Danse / Maguy Marin reprend au Toboggan sa pièce choc et géniale, Umwelt. Soit une heure en apnée parmi des éclats de vie quotidienne, fragments sinistres ou lumineux en mouvement permanent.Jean-Emmanuel Denave
Au fond du plateau, une cinquantaine de grands miroirs souples rectangulaires sont disposés en quinconce, oscillant au gré d'une soufflerie au bruit sourd et obsédant. Au sein de ce labyrinthe ressemblant à un palais de glaces de fête foraine, neuf hommes et femmes (danseurs ou non danseurs) vont faire de très brèves apparitions, exécutant un geste ou une action, avant de disparaître aussitôt.
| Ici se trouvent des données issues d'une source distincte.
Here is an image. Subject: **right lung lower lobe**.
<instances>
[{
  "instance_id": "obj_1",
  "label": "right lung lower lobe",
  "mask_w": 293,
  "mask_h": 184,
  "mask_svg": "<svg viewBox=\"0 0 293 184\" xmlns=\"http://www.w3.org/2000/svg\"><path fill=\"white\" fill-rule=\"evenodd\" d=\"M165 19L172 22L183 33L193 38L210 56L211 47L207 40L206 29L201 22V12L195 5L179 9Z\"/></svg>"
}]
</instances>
L'ensemble de la pièce est «couvert» de lourdes nappes de guitare électrique composées par Denis Mariotte... Seuls, à deux, à trois ou à plus encore, les interprètes surgissent des interstices du dédale miroitant pour : manger une pomme, se pincer le nez, se recoiffer, allumer une clope, enfiler un bleu de travail ou une blouse blanche, porter une plante ou un bébé à bout de bras... Ils se battent aussi, s'enlacent voluptueusement, se poursuivent, courent sans but, s'immobilisent face au public, le regard un peu absent et lointain... Dans Umvelt il n'y a pas vraiment de mouvement dansé au sens commun du terme, mais la pièce est une fascinante machine chorégraphique faite de rythmes, de jeux de lumières et d'images reflétées, de refrains de couleurs et de ritournelles gestuelles. Au milieu du flux de la vie, dans la tourmente agitée de la mécanique quotidienne, Maguy Marin donne à voir et à éprouver des fragments de corps, des entre-deux, des milieux incertains, des éclats de sentiments, mais aussi tout simplement le pouvoir, la séduction, le travail, l'intimité, la trivialité. Umvelt est un grand miroir mouvant, où rien n'est définitivement figé ni perdu, où rien n'est jamais gagné non plus. Face au public
Ceux d'entre vous qui s'attendent à voir de la danse ou à être caressés dans le sens du poil (appelons-ça «se divertir») seront passablement déçus en assistant à Umwelt. En 2004, les réactions d'une partie du public furent particulièrement rudes, un spectateur allant jusqu'à monter sur scène pour brutaliser un interprète. Quelques temps plus tard, au Festival Montpellier Danse, un autre spectateur monte sur scène pour singer la pièce... Maguy Marin en sera profondément choquée, bouleversée même, et créera par la suite Ha ! Ha !, pièce caustique sur un monde contemporain vide, friand seulement d'humour, d'évasion comique et de blagues. Aujourd'hui encore, lorsqu'elle prend la parole en conférence de presse (pendant la Biennale de la danse 2008), la chorégraphe ne peut s'empêcher de fulminer contre «ces gens cultivés qui se comportent comme des consommateurs dans des marchés». On saluera donc ici le courage des programmateurs du Toboggan et de la compagnie reprenant, sur les lieux mêmes de la controverse, cette pièce. Celle-ci, en ce qui nous concerne, n'a toujours pas fini de nous fasciner !Umwelt
Au Toboggan de Décines, les 20 et 21 mars.